Well, the detective might just as well have chosen Monty’s Place. To my young mind, everyone of note came there to lose his money -- itenerant trainmen, barbers, magicians, actors, jugglers, owners of shows, drummers, coal operators, land speculators, farmers, poultrymen, cattlemen, liverymen. And of course there were the usual town bastards, drug addicts, idiots, drunkards, not to mention the bankers, small businessmen, preachers, atheists and old soldiers. There was also Doc Prittle, the local sawbones, who bragged he’d taken a six-weeks’ course in medicine at Prairie City and had a diploma to show for it. (I can’t include the whores, because they were not admitted to Monty’s Place, where men could tell a dirty story without fear of offending feminine ears.)

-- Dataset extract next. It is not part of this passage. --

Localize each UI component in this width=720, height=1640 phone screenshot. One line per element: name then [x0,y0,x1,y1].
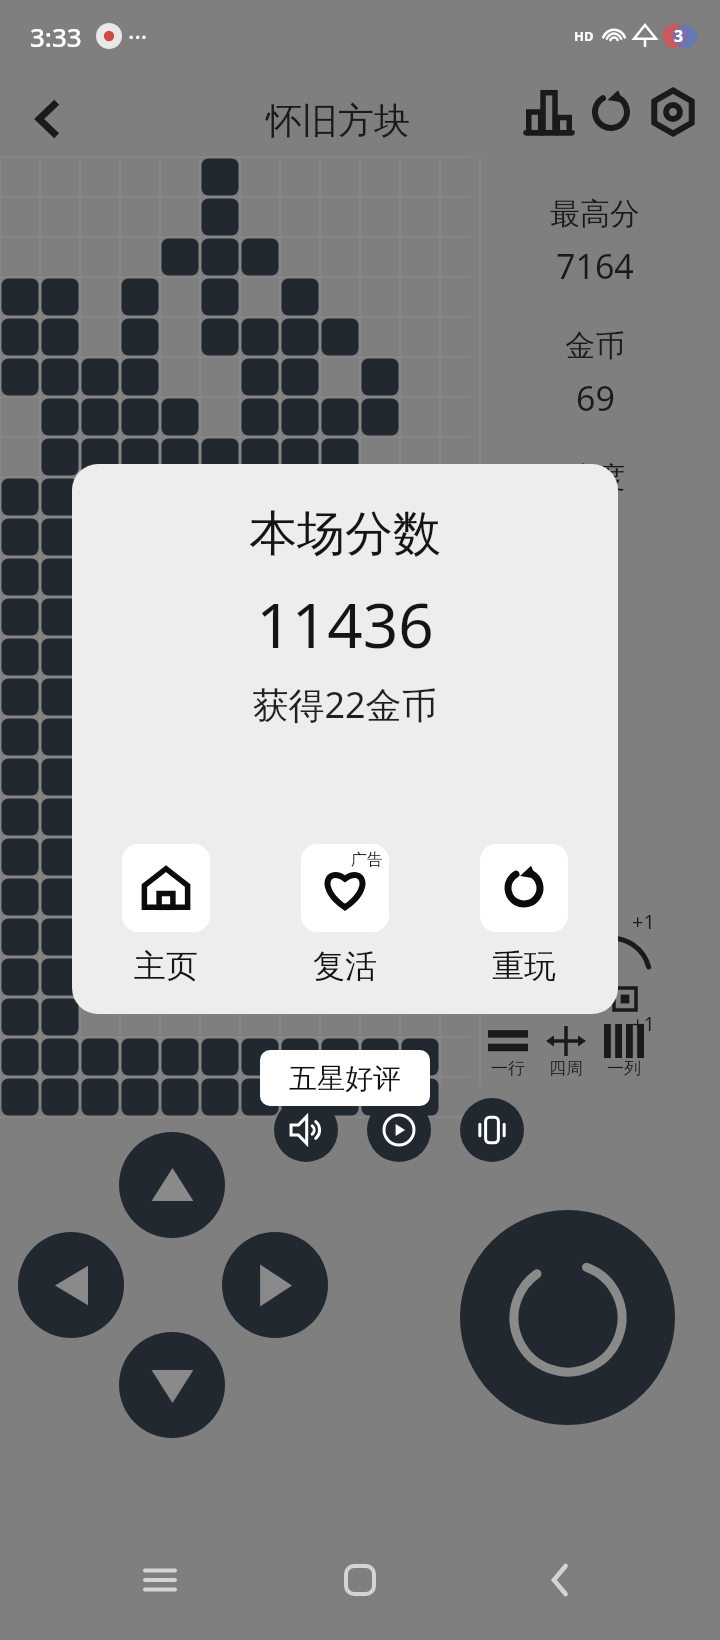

Part Two then traces a few incidents from Yardley’s career as a codebreaker for the U.S. government. Yardley headed MI-8, or the Black Chamber, kind of an early version of the N.S.A. He began his work there just after World War I, then he continued to be active with MI-8 through most of the 20s until the Stock Market crash precipated the shutting down of the cryptographic organization. Yardley then wrote a book, The American Black Chamber (published in 1931), that detailed much of his experience with MI-8 -- too much, actually, as far as the U.S. government was concerned. The second part of The Education of a Poker Player shows Yardley cracking Japanese codes in China while playing various poker games with both enemies and allies. In this part of the book, Yardley assumes Monty’s role as teacher, instructing his interpreter (Ling) in five-card draw (low ball), seven-card stud, and seven-card stud hi-lo.
In the end, Yardley comes off as a worldly James Bond-like figure, with many of the tales from Monty’s Place and various backrooms in China helping successfully build a kind of hard-boiled, tough guy ethos for the author. There’s genuinely useful advice about poker, as well, particularly from Monty in Part One. I’m tempted to take Monty’s guidelines for five-card draw to the tables over on PokerStars, just to see if I can follow them (and if they work).
All of the poker advice, ultimately, does closely follow Alvarez’s above-quoted paraphrase of “Yardley’s Law.” Avoid unfavorable, negative-EV situations, and do your best to let the suckers give you their money. Makes sense, actually, to try to be like Monty, who says he simply will not sit down in a game -- or stay -- unless he’s getting the best of it. “I figure the odds for every card I draw,” says Monty, “and if the odds aren’t favorable, I fold. This doesn’t sound very friendly. But what’s friendly about poker? It’s a cutthroat game, at best.”